まあ話を戻して、この大進帝国何を血迷ったか、完全独立国である百済国のある百済半島基百済島に侵攻した。
明慈44年 進百国境の狭い海峡を数十万人もの兵が超え百済に侵攻した。だが、近世陸軍でしか無い進軍は、国境警備隊に簡単に食い止められた。だが、撃っても撃っても湧いてくる輩に百済兵の精神も疲労していた。
「隊長、あいつらは底なしですか。」
「分からんが、蛮族としか言いようのない近世軍だ略奪虐殺何でもありだろう。祖国の民がそんな目に遭うのだけはなんとしても防がないと。」
二人の将兵が交互に機関銃を撃っている。
「玉も心許ないな。」
『毎度来来軒でーす。出前お届けにお上がりやした。
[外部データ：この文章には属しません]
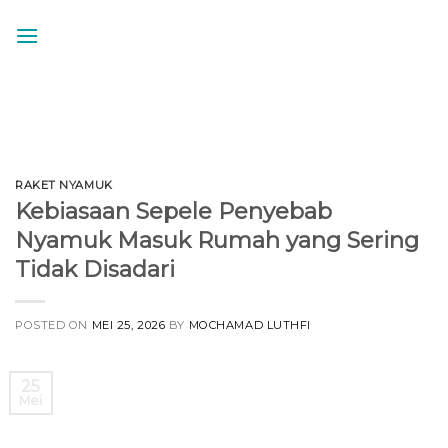
Skip
to
content
RAKET NYAMUK
Kebiasaan Sepele Penyebab
Nyamuk Masuk Rumah yang Sering
Tidak Disadari
POSTED ON
MEI 25, 2026
BY
MOCHAMAD LUTHFI
25
Mei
」
振り向けば、カーキをベースに緑色のアクセント。
「出前?」
二人が首を傾げていると、現れた男は背負っていた背嚢を置き中からとりだした弾帯を二人の機関銃から伸びる短くなった弾帯に手際よくつなぎ最後に手榴弾を敵に向かって投げ、敬礼をして去って行った。
「隊長、…あれって、帝国陸軍ですよね。」
「ああ。帝国陸軍の主計隊だ。補給だよ。最高の味方が駆けつけてくれたんだ。」
敵の切れ間を見計らって後ろを見れば、地平線までカーキ色。その中に日の丸が所々翻っている。
『ここの責任者はどこだ?」
「私がこの区画を担当する繁少尉であります。」
「そうか。私は帝国陸軍援百派遣軍第3歩兵師団第201歩兵大隊第602中隊長園山陸夫大尉だ。
ご苦労。ここから先は我々関わろう。
我々とあなた方は固いきずなで結ばれた友だ。後ろに風呂も用意してある我々が到着するまでにかかった時間分ゆっくり休んで欲しい。」
園山大尉に敬礼をして階段を駆け下りていく繁少尉と部下の歩兵。
「我らの後ろには友に三帝をなす2国とドイツが居る。何も恐れることはない。総員自らを眠れる獅子などとおごる愚かな図体だけがでかい豚をたたき起こし、挽肉にするのだ。撃ち方始め。」
園山大尉の号令一下もうもうと土煙が上がる。
旅順
東欧の造船会社によって建造された、戦艦帝遠と陣遠の二隻が率いる大進帝国北洋水師。
清国海軍の中でも精鋭が集うこの艦隊と、日本の精鋭が集まった第二連合艦隊が激突した。
まあ、結果は目に見えている。
「艦長、残るはもう我が陣遠のみです。」
参謀の悲痛な叫びに艦長は。
「主砲打て―。」
彼我の距離は5万。自艦の最大射程は最良条件下でも2万にすら満たない。
対する敵艦隊は先行する駆逐艦ですら8万の距離で命中弾を出している。
無論今の発砲は全て遠弾。対して、
「故意狭叉確認。」
大日本帝国海軍第二連合艦隊
200年ほど前の逆行直前に解体されたアメリカ合衆国から受け継いだ、もう一つの太平洋を護る盾であり矛。その旗艦モンタナの艦橋で、艦長東郷は、長官の言葉を待った。